What needs to be done> From the data below, copy exactly the lines that lie between the one holding "Bundesratspräsident Andreas" and the one holding "Fifth place for violin", including both, and nothing more.
==============================
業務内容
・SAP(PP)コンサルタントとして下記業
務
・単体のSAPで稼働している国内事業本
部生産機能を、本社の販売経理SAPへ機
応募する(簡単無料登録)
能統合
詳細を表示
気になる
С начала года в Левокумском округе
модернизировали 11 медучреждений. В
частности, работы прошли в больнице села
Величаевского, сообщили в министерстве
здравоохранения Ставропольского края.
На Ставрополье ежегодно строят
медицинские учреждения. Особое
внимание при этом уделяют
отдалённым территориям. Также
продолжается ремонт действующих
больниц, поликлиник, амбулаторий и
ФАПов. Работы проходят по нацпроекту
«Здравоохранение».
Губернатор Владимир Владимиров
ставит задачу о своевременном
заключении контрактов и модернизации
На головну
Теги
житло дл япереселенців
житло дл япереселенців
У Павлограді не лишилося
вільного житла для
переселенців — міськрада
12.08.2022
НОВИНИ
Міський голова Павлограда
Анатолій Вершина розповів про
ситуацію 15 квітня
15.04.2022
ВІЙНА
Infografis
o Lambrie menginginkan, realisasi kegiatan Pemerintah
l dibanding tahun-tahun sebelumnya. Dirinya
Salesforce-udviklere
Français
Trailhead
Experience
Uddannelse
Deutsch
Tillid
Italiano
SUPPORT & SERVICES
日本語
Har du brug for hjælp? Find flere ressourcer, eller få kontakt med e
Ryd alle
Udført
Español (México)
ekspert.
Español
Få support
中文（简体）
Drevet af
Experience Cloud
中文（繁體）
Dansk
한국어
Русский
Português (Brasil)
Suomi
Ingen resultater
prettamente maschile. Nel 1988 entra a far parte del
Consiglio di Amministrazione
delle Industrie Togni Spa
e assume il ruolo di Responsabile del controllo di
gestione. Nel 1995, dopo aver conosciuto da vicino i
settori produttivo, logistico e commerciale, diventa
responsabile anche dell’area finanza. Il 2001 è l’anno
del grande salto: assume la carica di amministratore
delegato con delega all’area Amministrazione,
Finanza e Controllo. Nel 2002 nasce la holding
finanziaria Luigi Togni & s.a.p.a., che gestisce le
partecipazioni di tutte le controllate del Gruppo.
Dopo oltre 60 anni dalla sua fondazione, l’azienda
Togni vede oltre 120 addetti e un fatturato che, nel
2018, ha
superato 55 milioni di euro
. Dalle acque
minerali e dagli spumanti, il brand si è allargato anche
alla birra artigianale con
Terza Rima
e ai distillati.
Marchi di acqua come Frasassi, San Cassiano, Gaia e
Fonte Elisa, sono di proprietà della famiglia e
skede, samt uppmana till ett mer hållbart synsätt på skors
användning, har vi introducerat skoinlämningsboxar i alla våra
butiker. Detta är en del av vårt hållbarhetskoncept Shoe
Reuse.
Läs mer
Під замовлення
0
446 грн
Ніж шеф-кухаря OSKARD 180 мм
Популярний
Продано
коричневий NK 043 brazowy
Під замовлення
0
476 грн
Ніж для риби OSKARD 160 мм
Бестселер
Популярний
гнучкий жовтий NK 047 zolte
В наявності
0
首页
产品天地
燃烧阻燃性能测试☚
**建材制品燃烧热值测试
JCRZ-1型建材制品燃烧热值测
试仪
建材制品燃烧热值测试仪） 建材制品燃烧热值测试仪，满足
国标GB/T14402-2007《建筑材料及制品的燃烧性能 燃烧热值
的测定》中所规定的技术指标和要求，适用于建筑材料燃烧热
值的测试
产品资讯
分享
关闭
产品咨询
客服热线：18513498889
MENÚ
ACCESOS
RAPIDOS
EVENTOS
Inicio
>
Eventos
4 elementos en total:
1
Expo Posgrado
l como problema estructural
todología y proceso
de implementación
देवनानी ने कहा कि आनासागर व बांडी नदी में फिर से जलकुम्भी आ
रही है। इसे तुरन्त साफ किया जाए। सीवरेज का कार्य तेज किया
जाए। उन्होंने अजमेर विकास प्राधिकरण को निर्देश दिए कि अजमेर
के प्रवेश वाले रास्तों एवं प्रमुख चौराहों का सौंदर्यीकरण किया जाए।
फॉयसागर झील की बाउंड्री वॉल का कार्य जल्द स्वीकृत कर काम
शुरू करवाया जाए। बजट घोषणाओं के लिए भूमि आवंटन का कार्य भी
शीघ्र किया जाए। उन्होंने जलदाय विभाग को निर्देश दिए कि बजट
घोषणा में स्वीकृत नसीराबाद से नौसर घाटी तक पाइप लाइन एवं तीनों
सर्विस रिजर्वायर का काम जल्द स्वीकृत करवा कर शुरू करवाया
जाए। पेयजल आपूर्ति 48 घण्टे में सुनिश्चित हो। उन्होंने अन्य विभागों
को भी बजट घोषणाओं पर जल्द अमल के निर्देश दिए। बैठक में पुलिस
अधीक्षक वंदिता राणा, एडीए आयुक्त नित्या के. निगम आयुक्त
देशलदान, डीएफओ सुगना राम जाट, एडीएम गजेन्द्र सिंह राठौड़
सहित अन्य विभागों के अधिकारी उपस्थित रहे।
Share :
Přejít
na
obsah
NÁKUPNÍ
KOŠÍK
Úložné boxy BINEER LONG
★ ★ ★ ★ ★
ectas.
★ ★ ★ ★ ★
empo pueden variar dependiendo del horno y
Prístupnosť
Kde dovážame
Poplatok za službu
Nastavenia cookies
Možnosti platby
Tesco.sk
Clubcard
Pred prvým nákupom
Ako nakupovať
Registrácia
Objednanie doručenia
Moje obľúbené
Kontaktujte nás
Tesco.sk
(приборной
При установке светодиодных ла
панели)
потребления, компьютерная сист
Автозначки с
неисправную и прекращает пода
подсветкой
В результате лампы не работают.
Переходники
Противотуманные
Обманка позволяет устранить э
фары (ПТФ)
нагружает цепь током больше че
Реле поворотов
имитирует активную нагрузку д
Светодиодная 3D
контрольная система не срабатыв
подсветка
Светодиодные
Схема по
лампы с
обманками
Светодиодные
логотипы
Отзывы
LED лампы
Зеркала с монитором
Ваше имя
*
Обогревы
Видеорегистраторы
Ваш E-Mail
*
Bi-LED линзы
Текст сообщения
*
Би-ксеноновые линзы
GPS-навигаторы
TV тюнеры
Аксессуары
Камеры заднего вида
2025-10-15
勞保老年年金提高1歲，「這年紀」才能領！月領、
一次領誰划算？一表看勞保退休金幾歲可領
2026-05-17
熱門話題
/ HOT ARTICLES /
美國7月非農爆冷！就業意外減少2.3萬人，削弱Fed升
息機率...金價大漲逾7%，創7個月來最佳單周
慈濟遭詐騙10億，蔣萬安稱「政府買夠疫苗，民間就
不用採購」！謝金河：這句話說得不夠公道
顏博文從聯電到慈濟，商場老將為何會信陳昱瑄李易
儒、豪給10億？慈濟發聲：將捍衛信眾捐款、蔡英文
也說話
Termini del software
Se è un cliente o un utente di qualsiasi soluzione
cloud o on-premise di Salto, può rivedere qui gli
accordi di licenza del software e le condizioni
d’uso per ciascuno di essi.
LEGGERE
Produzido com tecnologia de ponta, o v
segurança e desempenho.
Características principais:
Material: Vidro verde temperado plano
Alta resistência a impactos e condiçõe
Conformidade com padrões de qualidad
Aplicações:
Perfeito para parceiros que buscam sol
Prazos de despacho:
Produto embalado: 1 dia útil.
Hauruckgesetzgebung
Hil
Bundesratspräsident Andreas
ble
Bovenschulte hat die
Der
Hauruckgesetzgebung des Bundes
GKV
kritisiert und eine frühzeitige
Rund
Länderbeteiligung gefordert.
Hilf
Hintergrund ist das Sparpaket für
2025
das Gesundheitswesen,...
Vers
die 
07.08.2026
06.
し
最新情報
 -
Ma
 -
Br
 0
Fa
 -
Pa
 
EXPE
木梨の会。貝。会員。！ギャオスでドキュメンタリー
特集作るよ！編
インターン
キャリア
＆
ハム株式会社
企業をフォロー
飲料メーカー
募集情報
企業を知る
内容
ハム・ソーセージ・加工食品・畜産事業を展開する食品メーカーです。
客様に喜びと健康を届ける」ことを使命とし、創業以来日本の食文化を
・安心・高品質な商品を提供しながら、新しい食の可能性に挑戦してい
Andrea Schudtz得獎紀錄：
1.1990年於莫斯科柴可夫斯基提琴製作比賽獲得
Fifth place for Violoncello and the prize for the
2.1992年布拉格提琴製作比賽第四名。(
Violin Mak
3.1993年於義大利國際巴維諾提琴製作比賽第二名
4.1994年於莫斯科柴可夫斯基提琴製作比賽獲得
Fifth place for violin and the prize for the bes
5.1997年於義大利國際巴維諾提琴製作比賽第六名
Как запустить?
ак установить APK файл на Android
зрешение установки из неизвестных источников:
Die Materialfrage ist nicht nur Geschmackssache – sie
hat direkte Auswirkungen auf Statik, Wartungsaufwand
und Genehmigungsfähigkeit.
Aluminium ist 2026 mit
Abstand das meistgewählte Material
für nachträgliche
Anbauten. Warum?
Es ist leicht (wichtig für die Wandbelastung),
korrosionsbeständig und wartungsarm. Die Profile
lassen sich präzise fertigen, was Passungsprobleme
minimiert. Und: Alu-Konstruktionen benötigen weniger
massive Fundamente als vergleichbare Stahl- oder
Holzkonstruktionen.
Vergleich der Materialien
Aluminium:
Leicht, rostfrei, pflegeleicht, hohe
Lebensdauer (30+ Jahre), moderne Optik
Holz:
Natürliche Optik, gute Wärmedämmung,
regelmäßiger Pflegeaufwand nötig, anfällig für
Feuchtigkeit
==============================
Your response>
Bundesratspräsident Andreas
ble
Bovenschulte hat die
Der
Hauruckgesetzgebung des Bundes
GKV
kritisiert und eine frühzeitige
Rund
Länderbeteiligung gefordert.
Hilf
Hintergrund ist das Sparpaket für
2025
das Gesundheitswesen,...
Vers
die 
07.08.2026
06.
し
最新情報
 -
Ma
 -
Br
 0
Fa
 -
Pa
 
EXPE
木梨の会。貝。会員。！ギャオスでドキュメンタリー
特集作るよ！編
インターン
キャリア
＆
ハム株式会社
企業をフォロー
飲料メーカー
募集情報
企業を知る
内容
ハム・ソーセージ・加工食品・畜産事業を展開する食品メーカーです。
客様に喜びと健康を届ける」ことを使命とし、創業以来日本の食文化を
・安心・高品質な商品を提供しながら、新しい食の可能性に挑戦してい
Andrea Schudtz得獎紀錄：
1.1990年於莫斯科柴可夫斯基提琴製作比賽獲得
Fifth place for Violoncello and the prize for the
2.1992年布拉格提琴製作比賽第四名。(
Violin Mak
3.1993年於義大利國際巴維諾提琴製作比賽第二名
4.1994年於莫斯科柴可夫斯基提琴製作比賽獲得
Fifth place for violin and the prize for the bes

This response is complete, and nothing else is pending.